Problem to work on =>
Lines in the listing below that hold "UNAVAILABLE" are the ones to copy.

Dataset content =>
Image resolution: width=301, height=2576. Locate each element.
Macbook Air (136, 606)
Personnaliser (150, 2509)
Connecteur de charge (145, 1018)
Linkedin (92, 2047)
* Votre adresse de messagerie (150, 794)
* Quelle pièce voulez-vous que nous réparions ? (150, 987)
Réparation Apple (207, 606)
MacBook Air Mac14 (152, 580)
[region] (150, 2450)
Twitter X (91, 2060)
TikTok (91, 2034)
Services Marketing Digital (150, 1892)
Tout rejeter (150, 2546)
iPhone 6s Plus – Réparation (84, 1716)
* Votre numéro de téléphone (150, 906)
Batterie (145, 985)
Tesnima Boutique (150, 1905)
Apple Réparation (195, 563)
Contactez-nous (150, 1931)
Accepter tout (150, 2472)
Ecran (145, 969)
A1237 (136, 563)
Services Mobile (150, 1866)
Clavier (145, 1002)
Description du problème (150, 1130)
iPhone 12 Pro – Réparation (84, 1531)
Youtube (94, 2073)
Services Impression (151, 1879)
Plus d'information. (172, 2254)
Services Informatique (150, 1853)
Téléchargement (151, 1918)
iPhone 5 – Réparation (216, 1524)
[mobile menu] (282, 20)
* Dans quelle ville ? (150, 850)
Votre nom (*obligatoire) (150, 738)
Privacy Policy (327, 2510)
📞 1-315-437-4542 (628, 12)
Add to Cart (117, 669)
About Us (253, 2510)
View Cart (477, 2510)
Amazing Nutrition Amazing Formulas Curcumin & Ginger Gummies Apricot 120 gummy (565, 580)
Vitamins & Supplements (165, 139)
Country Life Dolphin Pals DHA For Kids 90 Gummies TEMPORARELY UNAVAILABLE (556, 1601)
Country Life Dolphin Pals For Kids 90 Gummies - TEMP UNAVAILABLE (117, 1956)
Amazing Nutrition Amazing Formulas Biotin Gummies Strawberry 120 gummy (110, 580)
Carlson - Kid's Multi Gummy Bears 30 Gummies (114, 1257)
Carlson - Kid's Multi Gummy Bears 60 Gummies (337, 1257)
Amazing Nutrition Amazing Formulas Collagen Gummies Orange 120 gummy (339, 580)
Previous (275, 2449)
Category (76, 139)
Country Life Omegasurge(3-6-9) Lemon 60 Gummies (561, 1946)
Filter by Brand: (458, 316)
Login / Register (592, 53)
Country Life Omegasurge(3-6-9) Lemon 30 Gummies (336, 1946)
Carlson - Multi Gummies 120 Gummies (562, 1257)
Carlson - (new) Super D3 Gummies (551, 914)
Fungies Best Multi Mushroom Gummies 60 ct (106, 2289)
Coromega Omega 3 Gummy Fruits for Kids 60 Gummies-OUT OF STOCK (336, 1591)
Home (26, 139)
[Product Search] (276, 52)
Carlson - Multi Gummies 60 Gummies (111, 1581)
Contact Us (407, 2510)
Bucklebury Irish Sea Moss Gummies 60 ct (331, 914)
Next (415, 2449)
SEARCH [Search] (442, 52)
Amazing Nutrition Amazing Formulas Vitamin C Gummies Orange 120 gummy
* * *
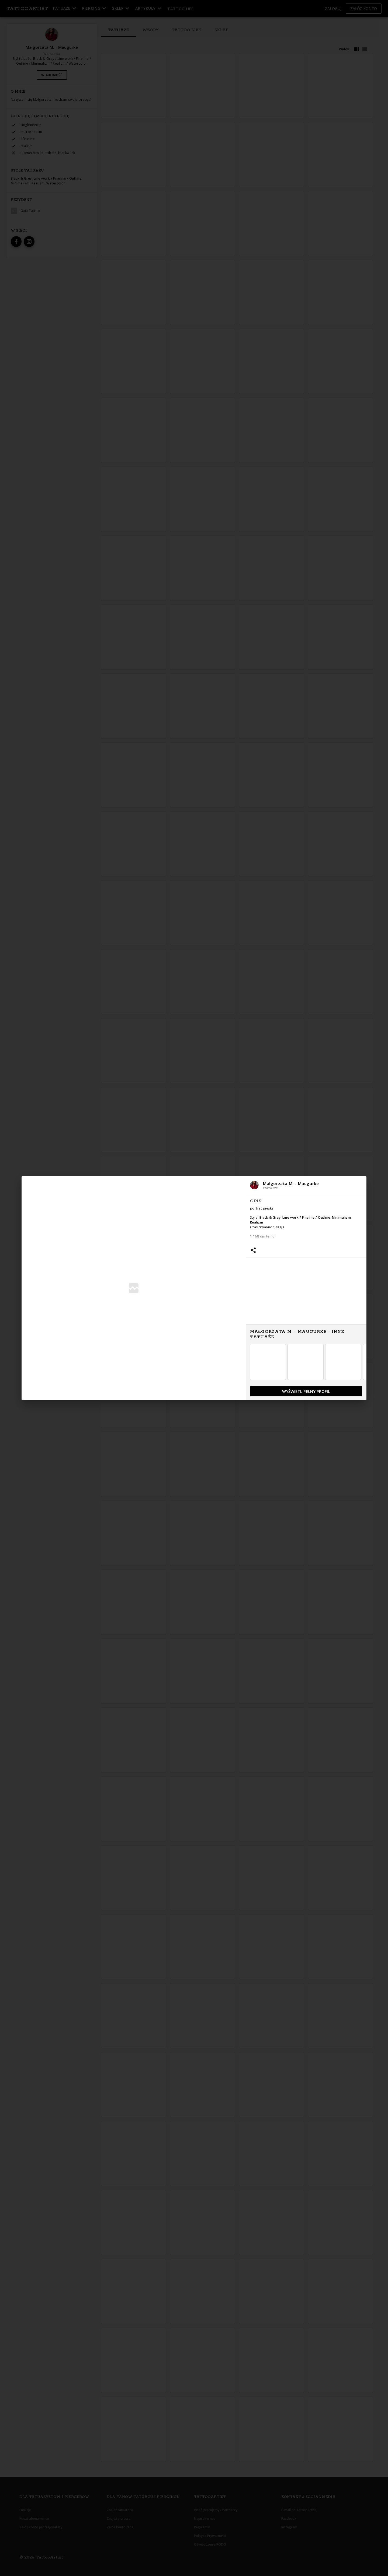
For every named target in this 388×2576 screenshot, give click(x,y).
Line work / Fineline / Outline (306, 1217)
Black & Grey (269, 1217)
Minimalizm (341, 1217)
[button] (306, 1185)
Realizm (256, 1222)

Answer section =>
Country Life Dolphin Pals DHA For Kids 90 Gummies TEMPORARELY UNAVAILABLE (556, 1601)
Country Life Dolphin Pals For Kids 90 Gummies - TEMP UNAVAILABLE (117, 1956)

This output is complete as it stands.